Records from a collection
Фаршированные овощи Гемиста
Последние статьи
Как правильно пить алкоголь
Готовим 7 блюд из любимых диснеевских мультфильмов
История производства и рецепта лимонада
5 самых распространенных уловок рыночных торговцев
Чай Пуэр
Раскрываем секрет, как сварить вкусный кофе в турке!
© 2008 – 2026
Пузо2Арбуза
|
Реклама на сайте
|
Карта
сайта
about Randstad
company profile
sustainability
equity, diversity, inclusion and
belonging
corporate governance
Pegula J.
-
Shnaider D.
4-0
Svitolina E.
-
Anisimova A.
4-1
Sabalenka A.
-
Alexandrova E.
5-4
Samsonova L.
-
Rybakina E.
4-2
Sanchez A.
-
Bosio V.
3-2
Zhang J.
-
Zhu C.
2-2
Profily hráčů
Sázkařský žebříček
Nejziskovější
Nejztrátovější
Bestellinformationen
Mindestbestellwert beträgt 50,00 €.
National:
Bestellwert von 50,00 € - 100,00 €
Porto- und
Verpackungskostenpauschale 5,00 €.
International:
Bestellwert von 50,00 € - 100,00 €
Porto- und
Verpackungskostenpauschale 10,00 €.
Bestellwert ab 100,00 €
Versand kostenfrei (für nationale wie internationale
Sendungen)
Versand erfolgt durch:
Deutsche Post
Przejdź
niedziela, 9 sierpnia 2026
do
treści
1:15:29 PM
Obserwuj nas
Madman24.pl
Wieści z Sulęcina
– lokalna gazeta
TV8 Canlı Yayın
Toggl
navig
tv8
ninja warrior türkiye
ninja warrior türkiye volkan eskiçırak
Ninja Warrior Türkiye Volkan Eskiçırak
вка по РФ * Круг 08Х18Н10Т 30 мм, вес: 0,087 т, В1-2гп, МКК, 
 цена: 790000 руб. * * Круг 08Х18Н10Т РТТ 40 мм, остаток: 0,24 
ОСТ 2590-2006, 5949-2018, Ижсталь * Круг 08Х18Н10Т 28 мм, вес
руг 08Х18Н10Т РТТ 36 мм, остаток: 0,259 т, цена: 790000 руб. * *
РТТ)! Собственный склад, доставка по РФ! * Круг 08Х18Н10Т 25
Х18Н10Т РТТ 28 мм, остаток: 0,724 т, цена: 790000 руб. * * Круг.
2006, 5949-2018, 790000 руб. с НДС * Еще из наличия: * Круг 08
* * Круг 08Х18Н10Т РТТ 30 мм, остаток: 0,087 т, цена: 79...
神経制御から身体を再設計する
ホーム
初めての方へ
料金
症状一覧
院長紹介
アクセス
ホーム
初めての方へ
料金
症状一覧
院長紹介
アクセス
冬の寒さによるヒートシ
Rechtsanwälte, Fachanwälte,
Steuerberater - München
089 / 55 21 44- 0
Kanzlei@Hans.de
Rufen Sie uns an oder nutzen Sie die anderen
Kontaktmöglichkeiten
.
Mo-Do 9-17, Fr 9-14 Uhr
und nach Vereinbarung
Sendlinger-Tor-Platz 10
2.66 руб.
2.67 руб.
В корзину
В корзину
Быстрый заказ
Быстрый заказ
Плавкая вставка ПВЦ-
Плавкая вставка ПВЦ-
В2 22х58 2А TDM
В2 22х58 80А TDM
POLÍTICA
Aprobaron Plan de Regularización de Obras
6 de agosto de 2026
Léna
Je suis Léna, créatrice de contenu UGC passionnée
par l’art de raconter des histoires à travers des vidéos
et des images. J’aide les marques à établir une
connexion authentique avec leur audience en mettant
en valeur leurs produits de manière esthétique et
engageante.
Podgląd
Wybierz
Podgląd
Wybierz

*PROBLEM DETAILS*
Each line of the data should be reproduced exactly as it appears.

*EXERCISE ANSWER*
Фаршированные овощи Гемиста
Последние статьи
Как правильно пить алкоголь
Готовим 7 блюд из любимых диснеевских мультфильмов
История производства и рецепта лимонада
5 самых распространенных уловок рыночных торговцев
Чай Пуэр
Раскрываем секрет, как сварить вкусный кофе в турке!
© 2008 – 2026
Пузо2Арбуза
|
Реклама на сайте
|
Карта
сайта
about Randstad
company profile
sustainability
equity, diversity, inclusion and
belonging
corporate governance
Pegula J.
-
Shnaider D.
4-0
Svitolina E.
-
Anisimova A.
4-1
Sabalenka A.
-
Alexandrova E.
5-4
Samsonova L.
-
Rybakina E.
4-2
Sanchez A.
-
Bosio V.
3-2
Zhang J.
-
Zhu C.
2-2
Profily hráčů
Sázkařský žebříček
Nejziskovější
Nejztrátovější
Bestellinformationen
Mindestbestellwert beträgt 50,00 €.
National:
Bestellwert von 50,00 € - 100,00 €
Porto- und
Verpackungskostenpauschale 5,00 €.
International:
Bestellwert von 50,00 € - 100,00 €
Porto- und
Verpackungskostenpauschale 10,00 €.
Bestellwert ab 100,00 €
Versand kostenfrei (für nationale wie internationale
Sendungen)
Versand erfolgt durch:
Deutsche Post
Przejdź
niedziela, 9 sierpnia 2026
do
treści
1:15:29 PM
Obserwuj nas
Madman24.pl
Wieści z Sulęcina
– lokalna gazeta
TV8 Canlı Yayın
Toggl
navig
tv8
ninja warrior türkiye
ninja warrior türkiye volkan eskiçırak
Ninja Warrior Türkiye Volkan Eskiçırak
вка по РФ * Круг 08Х18Н10Т 30 мм, вес: 0,087 т, В1-2гп, МКК, 
 цена: 790000 руб. * * Круг 08Х18Н10Т РТТ 40 мм, остаток: 0,24 
ОСТ 2590-2006, 5949-2018, Ижсталь * Круг 08Х18Н10Т 28 мм, вес
руг 08Х18Н10Т РТТ 36 мм, остаток: 0,259 т, цена: 790000 руб. * *
РТТ)! Собственный склад, доставка по РФ! * Круг 08Х18Н10Т 25
Х18Н10Т РТТ 28 мм, остаток: 0,724 т, цена: 790000 руб. * * Круг.
2006, 5949-2018, 790000 руб. с НДС * Еще из наличия: * Круг 08
* * Круг 08Х18Н10Т РТТ 30 мм, остаток: 0,087 т, цена: 79...
神経制御から身体を再設計する
ホーム
初めての方へ
料金
症状一覧
院長紹介
アクセス
ホーム
初めての方へ
料金
症状一覧
院長紹介
アクセス
冬の寒さによるヒートシ
Rechtsanwälte, Fachanwälte,
Steuerberater - München
089 / 55 21 44- 0
Kanzlei@Hans.de
Rufen Sie uns an oder nutzen Sie die anderen
Kontaktmöglichkeiten
.
Mo-Do 9-17, Fr 9-14 Uhr
und nach Vereinbarung
Sendlinger-Tor-Platz 10
2.66 руб.
2.67 руб.
В корзину
В корзину
Быстрый заказ
Быстрый заказ
Плавкая вставка ПВЦ-
Плавкая вставка ПВЦ-
В2 22х58 2А TDM
В2 22х58 80А TDM
POLÍTICA
Aprobaron Plan de Regularización de Obras
6 de agosto de 2026
Léna
Je suis Léna, créatrice de contenu UGC passionnée
par l’art de raconter des histoires à travers des vidéos
et des images. J’aide les marques à établir une
connexion authentique avec leur audience en mettant
en valeur leurs produits de manière esthétique et
engageante.
Podgląd
Wybierz
Podgląd
Wybierz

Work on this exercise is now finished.